Les trois sèmes originels du terme cellule (/contenant/, /unité/, /partie du tout/) qui ont présidé au choix de celui-ci et à l’élaboration de la notion sont diversement représentés dans ces deux dernières acceptions : le groupe de travail et de décision supplante progressivement en termes de fréquence les unités militantes. Ce point, s’il souligne la technicisation de la vie politique, semble surtout effacer le troisième sème, celui, fondateur des premières occurrences politiques et sociales, issu de ses origines scientifiques, d’élément constitutif du commun.
Valérie Bonnet
[1]. Tissu cellulaire spongieux et mou des feuilles, des jeunes tiges, des fruits, de l’écorce, des racines.
[2]. La Naturphilosophie conçoit la nature comme une totalité organique, et envisage les différents phénomènes graduels comme une élévation de l’inférieur au supérieur par métamorphoses successives jusqu’à la notion d’histoire. Le concept d’organisme marque fortement la Naturphilosophie, et ils considèrent l’organisme comme un tout, à l’instar de leur conception de la société. On voit que sur ce point, leurs positions sont proches de celle de Comte.
[3]. À l’inverse, le concept d’organisme marque fortement de son empreinte la Naturphilosophie.

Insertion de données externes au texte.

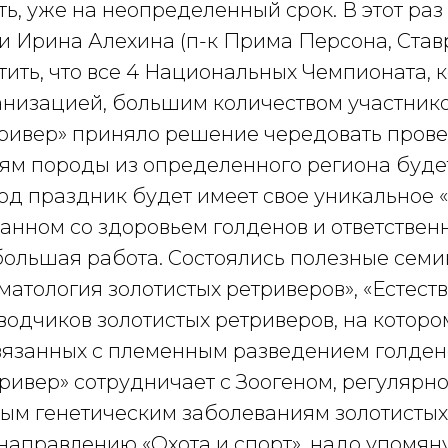
ь, уже на неопределенный срок. В этот ра
и Ирина Алехина (п-к Прима Персона, Ставро
тить, что все 4 Национальных Чемпионата, 
ганизацией, большим количеством участник
ривер» приняло решение чередовать прове
ям породы из определенного региона будет
год праздник будет имеет свое уникальное 
занном со здоровьем голденов и ответственн
большая работа. Состоялись полезные сем
матология золотистых ретриверов», «Естест
заводчиков золотистых ретриверов, на кото
вязанных с племенным разведением голден
ривер» сотрудничает с Зоогеном, регулярно
мым генетическим заболеваниям золотистых
направлению «Охота и спорт», надо упомян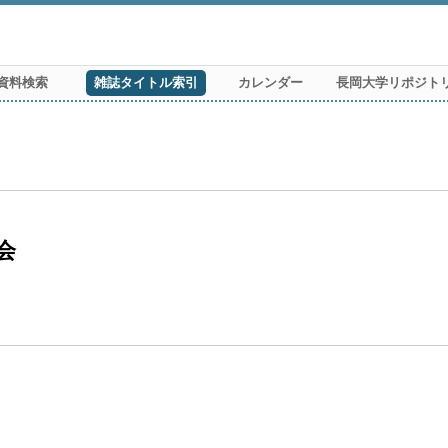
資料検索
雑誌タイトル索引
カレンダー
長岡大学リポジト
会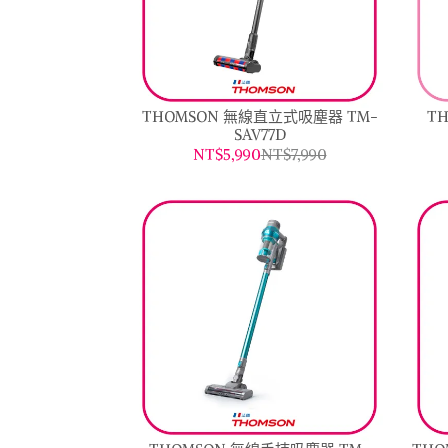
THOMSON 無線直立式吸塵器 TM-
T
SAV77D
NT$5,990
NT$7,990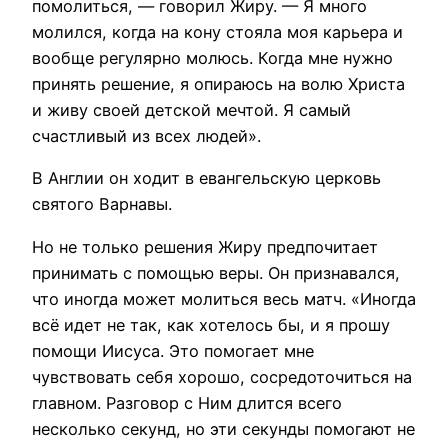
помолиться, — говорил Жиру. — Я много
молился, когда на кону стояла моя карьера и
вообще регулярно молюсь. Когда мне нужно
принять решение, я опираюсь на волю Христа
и живу своей детской мечтой. Я самый
счастливый из всех людей».
В Англии он ходит в евангельскую церковь
святого Варнавы.
Но не только решения Жиру предпочитает
принимать с помощью веры. Он признавался,
что иногда может молиться весь матч. «Иногда
всё идет не так, как хотелось бы, и я прошу
помощи Иисуса. Это помогает мне
чувствовать себя хорошо, сосредоточиться на
главном. Разговор с Ним длится всего
несколько секунд, но эти секунды помогают не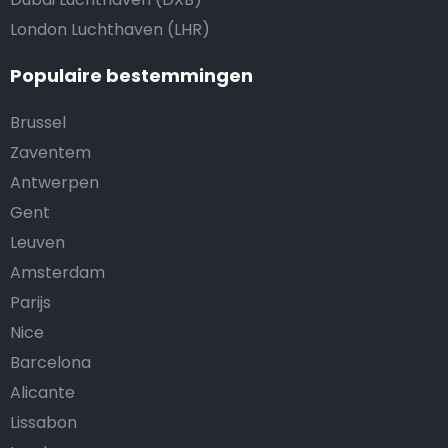
London Luchthaven (LHR)
Populaire bestemmingen
Brussel
Zaventem
Antwerpen
Gent
Leuven
Amsterdam
Parijs
Nice
Barcelona
Alicante
Lissabon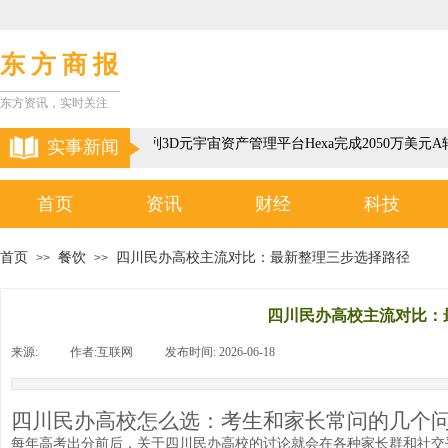
东 方 商 报
东方资讯，实时关注
以色列3D元宇宙资产管理平台Hexa完成2050万美元A
实事新闻
首页
资讯
财经
科技
首页
餐饮
四川民办高校主流对比：最新整理三步选择路径
>>
>>
四川民办高校主流对比：
来源:
|
作者:
互联网
|
发布时间:
2026-06-18
|
|
四川民办高校怎么选：考生和家长常问的几个
每年高考出分前后，关于四川民办高校的讨论就会在各种家长群和社交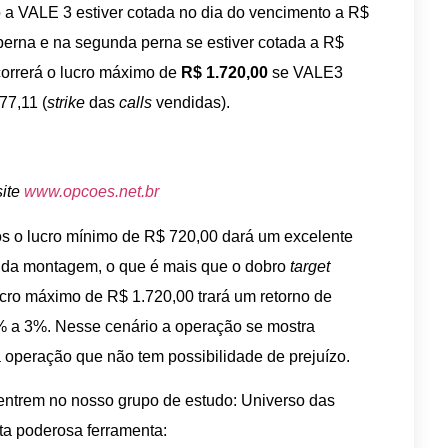
 a VALE 3 estiver cotada no dia do vencimento a R$
perna e na segunda perna se estiver cotada a R$
orrerá o lucro máximo de
R$ 1.720,00
se VALE3
77,11 (
strike
das
calls
vendidas).
site
www.opcoes.net.br
s o lucro mínimo de R$ 720,00 dará um excelente
 da montagem, o que é mais que o dobro
target
cro máximo de R$ 1.720,00 trará um retorno de
% a 3%. Nesse cenário a operação se mostra
a operação que não tem possibilidade de prejuízo.
 entrem no nosso grupo de estudo: Universo das
ta poderosa ferramenta: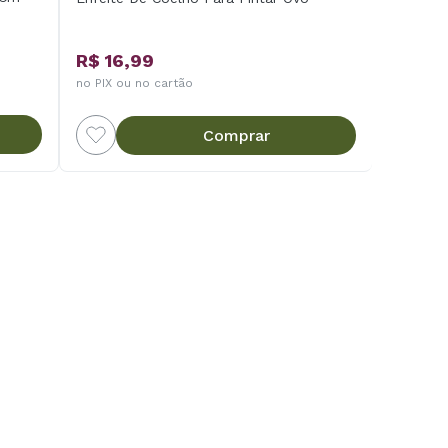
R$ 16,99
no PIX ou no cartão
Comprar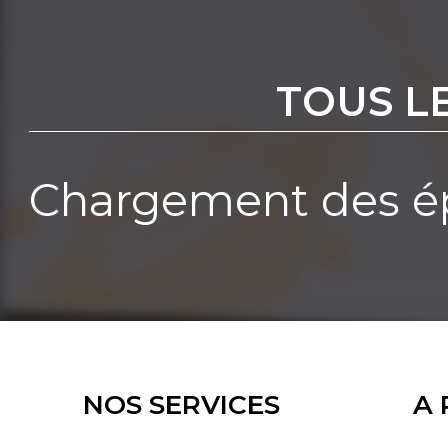
TOUS L
Chargement des ép
NOS SERVICES
A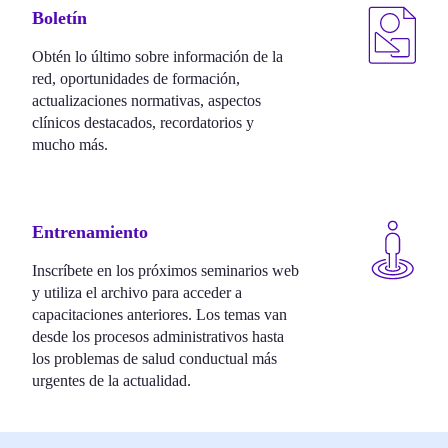
Boletín
Obtén lo último sobre información de la
red, oportunidades de formación,
actualizaciones normativas, aspectos
clínicos destacados, recordatorios y
mucho más.
Entrenamiento
Inscríbete en los próximos seminarios web
y utiliza el archivo para acceder a
capacitaciones anteriores. Los temas van
desde los procesos administrativos hasta
los problemas de salud conductual más
urgentes de la actualidad.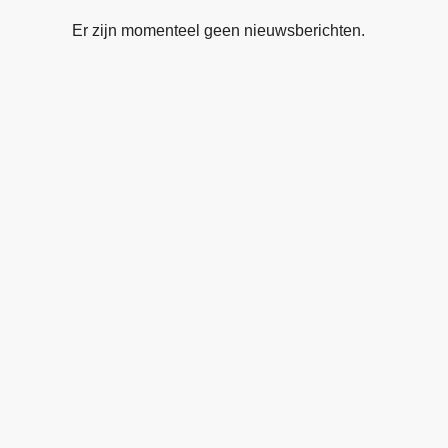
Er zijn momenteel geen nieuwsberichten.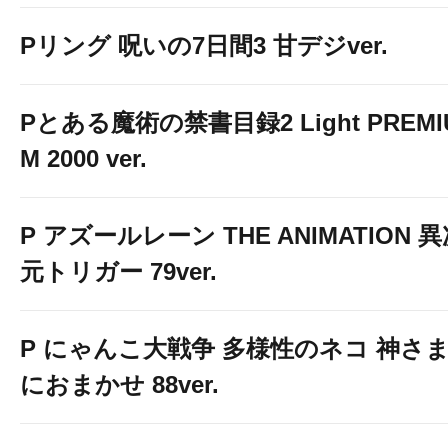
Pリング 呪いの7日間3 甘デジver.
Pとある魔術の禁書目録2 Light PREMI
M 2000 ver.
P アズールレーン THE ANIMATION 
元トリガー 79ver.
P にゃんこ大戦争 多様性のネコ 神さ
におまかせ 88ver.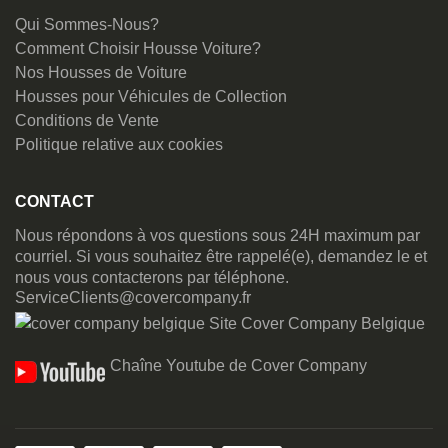
Qui Sommes-Nous?
Comment Choisir Housse Voiture?
Nos Housses de Voiture
Housses pour Véhicules de Collection
Conditions de Vente
Politique relative aux cookies
CONTACT
Nous répondons à vos questions sous 24H maximum par
courriel. Si vous souhaitez être rappelé(e), demandez le et
nous vous contacterons par téléphone.
ServiceClients@covercompany.fr
Site Cover Company Belgique
Chaîne Youtube de Cover Company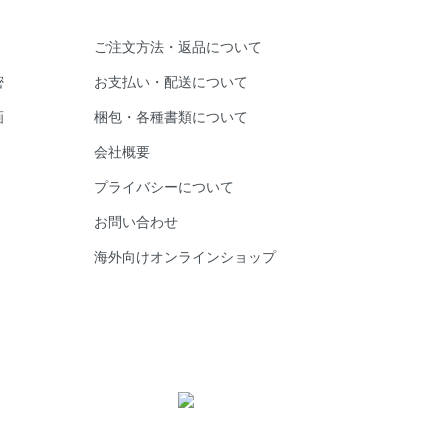
ご注文方法・返品について
密
お支払い・配送について
画
梱包・各種書類について
会社概要
プライバシーについて
お問い合わせ
海外向けオンラインショップ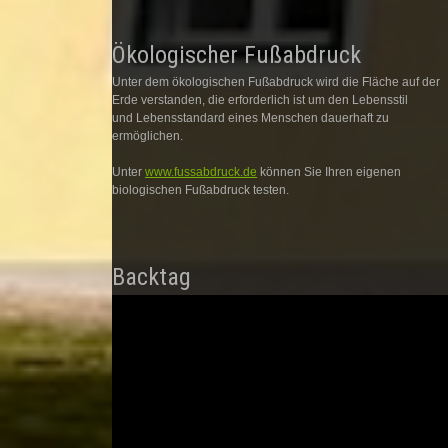
Ökologischer Fußabdruck
Unter dem ökologischen Fußabdruck wird die Fläche auf der
Erde verstanden, die erforderlich ist um den Lebensstil
und Lebensstandard eines Menschen dauerhaft zu
ermöglichen.
Unter
www.fussabdruck.de
können Sie Ihren eigenen
biologischen Fußabdruck testen.
Backtag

Tönnies reprendra en 1887 (in Gemeinschaft und Gesellschaft) l’analogie dans son analyse des groupes sociaux, et qualifiera l’organisation de la société traditionnelle d’« organique ». En France, Emile Durkheim oppose la solidarité mécanique des sociétés traditionnelles à la solidarité organique entre individus différents et complémentaires de la société émergente.
[4]. Pour R. Virchow, politique et médecine ne constituent, in fine, que la même activité pratiquées à des échelles différentes ; de fait, il abandonna progressivement ses recherches en biologie pour se consacrer à sa carrière politique.
[5] Pour P. Barthez, l’organisme est « le consensus des fonctions ». La première acception du terme en physiologie, assez proche de celle-ci, est imputable à Nysten en 1824.
[6]. De même, H. Spencer avait une conception sociale fortement influencée par la biologie.